The assumption that men are, at best, insensitive to their wellbeing is reflected in efforts to persuade us that we should overcome our natural reticence, examine ourselves regularly for all sorts of curious flaws and then visit the doc at the first sign of trouble.
In my experience very few men need a second bidding when it comes to seeking medical advice on discovering something untoward. Admittedly, that pursuit of expertise may just be restricted to googling “malaria symptoms” when feeling a little woozy after a flight back from Vietnam or e-mailing Dr Thomas Stuttaford to ask what might be causing repeated night sweats (answer: sleeping under a winter- weight duvet in the South East during a heat wave).

But some take the pursuit of reassurance even further. Because among the many hypochondriacs I have met there is an amazing ability, which most Hollywood screenwriters would envy, to construct a terrifying narrative out of the slightest pretexts. A persistent headache which does not, immediately, seem to be caused by either a cold or a hangover can quickly become either a nascent tumour or the first signs of meningitis.


Because hypochondria is clearly linked to an over-active, and ill-disciplined, imagination the sufferer is well advised to avoid reading biographies of any famous figure who was prone to illness. I know a friend who felt he was succumbing to a cardiac incident while reading vivid details of a famous (and tragically short-lived) statesman’s heart attack.

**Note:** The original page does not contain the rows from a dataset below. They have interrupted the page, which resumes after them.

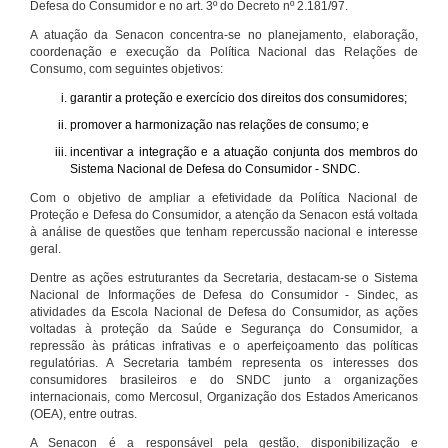
Defesa do Consumidor e no art. 3º do Decreto nº 2.181/97.
A atuação da Senacon concentra-se no planejamento, elaboração,
coordenação e execução da Política Nacional das Relações de
Consumo, com seguintes objetivos:
garantir a proteção e exercício dos direitos dos consumidores;
promover a harmonização nas relações de consumo; e
incentivar a integração e a atuação conjunta dos membros do
Sistema Nacional de Defesa do Consumidor - SNDC.
Com o objetivo de ampliar a efetividade da Política Nacional de
Proteção e Defesa do Consumidor, a atenção da Senacon está voltada
à análise de questões que tenham repercussão nacional e interesse
geral.
Dentre as ações estruturantes da Secretaria, destacam-se o Sistema
Nacional de Informações de Defesa do Consumidor - Sindec, as
atividades da Escola Nacional de Defesa do Consumidor, as ações
voltadas à proteção da Saúde e Segurança do Consumidor, a
repressão às práticas infrativas e o aperfeiçoamento das políticas
regulatórias. A Secretaria também representa os interesses dos
consumidores brasileiros e do SNDC junto a organizações
internacionais, como Mercosul, Organização dos Estados Americanos
(OEA), entre outras.
A Senacon é a responsável pela gestão, disponibilização e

Forget home-made bomb instructions and the proliferation of porn, by far the worst by-product of the internet is the habit of googling your symptoms.

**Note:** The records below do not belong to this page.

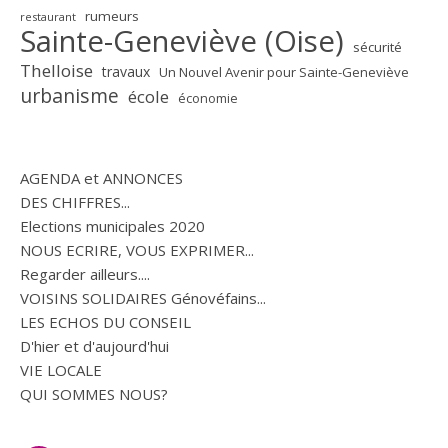
rumeurs
restaurant
Sainte-Geneviève (Oise)
sécurité
Thelloise
travaux
Un Nouvel Avenir pour Sainte-Geneviève
urbanisme
école
économie
AGENDA et ANNONCES
DES CHIFFRES...
Elections municipales 2020
NOUS ECRIRE, VOUS EXPRIMER...
Regarder ailleurs....
VOISINS SOLIDAIRES Génovéfains...
LES ECHOS DU CONSEIL
D'hier et d'aujourd'hui
VIE LOCALE
QUI SOMMES NOUS?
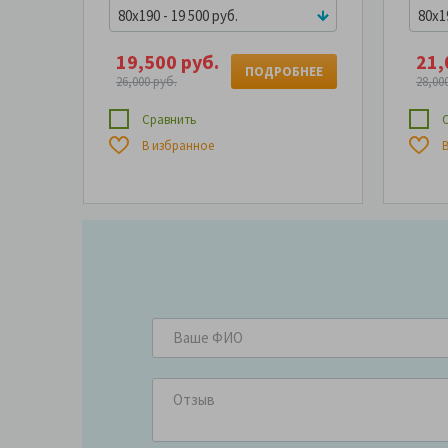
80x190 - 19 500 руб.
80x19
19,500 руб.
21,
ПОДРОБНЕЕ
26,000 руб.
28,00
Сравнить
С
В избранное
В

No man should have to confront the dizzying range of horrific diseases that it's not technically impossible he might have.


Blogger Oroborous said...

It's amazing how many potentially-fatal diseases initially present with "flu-like symptoms".

As for bomb-making instructions on the internet, that usually takes care of itself, as the chief problem with bomb-making isn't constructing devices which will explode, it's keeping them inert until needed.